Pawlak broni Misiaka, a Misiak broni Pawlaka. Reszta zaś chodzi sobie swobodnie. Czy to tylko dlatego, że Pawlak i Misiak są "braćmi w niedoli"? Prześledźmy ciąg wydarzeń.
- Kandydat Grzegorza Schetyny przegrywa wybory na prezydenta Olsztyna z kandydatem Waldemara Pawlaka.
- Waldemar Pawlak "puszcza oko" do braci Kaczyńskich i z ich partią zawiązuje koalicję w Olsztynie.
- "Wysoki urzędnik MWSiA", czyli jak sugeruje Waldemar Pawlak, Grzegorz Schetyna, informuje "niezależne media" o "nepotyzmie Waldemara Pawlaka".
- Senator Tomasz Misiak, choć jest "schetynowcem" broni Waldemara Pawlaka w sprawie "nepotyzmu", bo ewidentnie "coś wie".
- Waldemar Pawlak przestaje sugerować, że "wysokim urzędnikiem MSWiA" jest Grzegorz Schetyna.
- Okazuje się, że firma senatora Tomasza Misiaka korzysta z upadku polskich stoczni. Zlecenie firmie Tomasza Misiaka daje Agencja Rozwoju Przemysłu.
- Agencja Rozwoju Przemysłu jest, jak się zdaje, instytyucją funkcjonalnie podległą Ministrowi Gospodarki, czyli Waldemarowi Pawlakowi.
- Waldemar Pawlak broni Tomasza Misiaka. Ma to odsunąć podejrzenia od Pawlaka, jako "źródła informacji".
- Grzegorz Schetyna spotyka się z przedstawicielami SLD i PSL, ale bez Waldemara Pawlaka.
Co to oznacza w istocie?
- Pawlak i Schetyna "przegrzali".
- Donald Tusk nie odzywa się w "sprawach Pawlaka i Misiaka", ponieważ czeka, kto będzie zwycięzcą, a kto przegranym. Wtedy poprze w mediach zwycięzcę.

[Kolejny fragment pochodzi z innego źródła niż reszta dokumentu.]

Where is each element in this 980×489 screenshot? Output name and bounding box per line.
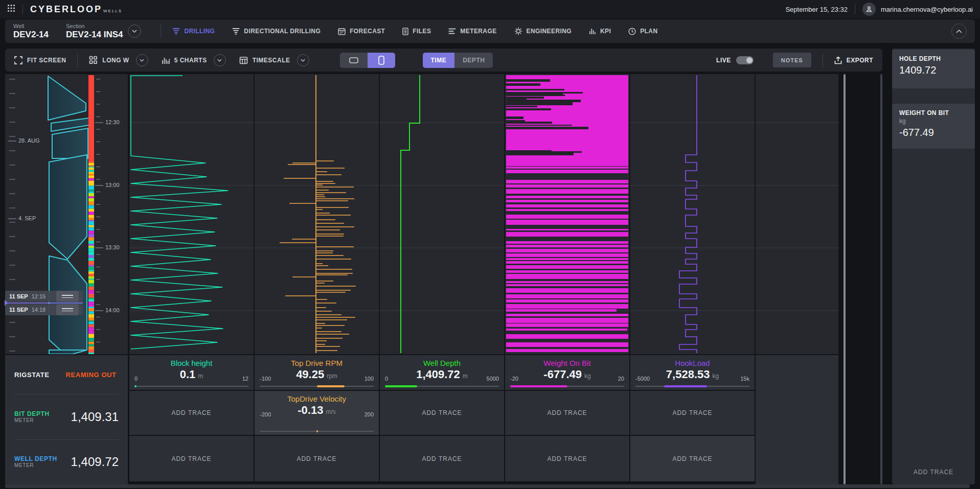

- Pawlak i Schetyna dogadają się, ustalą nowe "strefy wpływów" i konflikt ucichnie. Przegranym będzie senator Tomasz Misiak, ale nim akurat nikt się nie przejmuje.
- SLD dostanie "kopa".
I wszystko będzie po staremu. Aż do następnego starcia.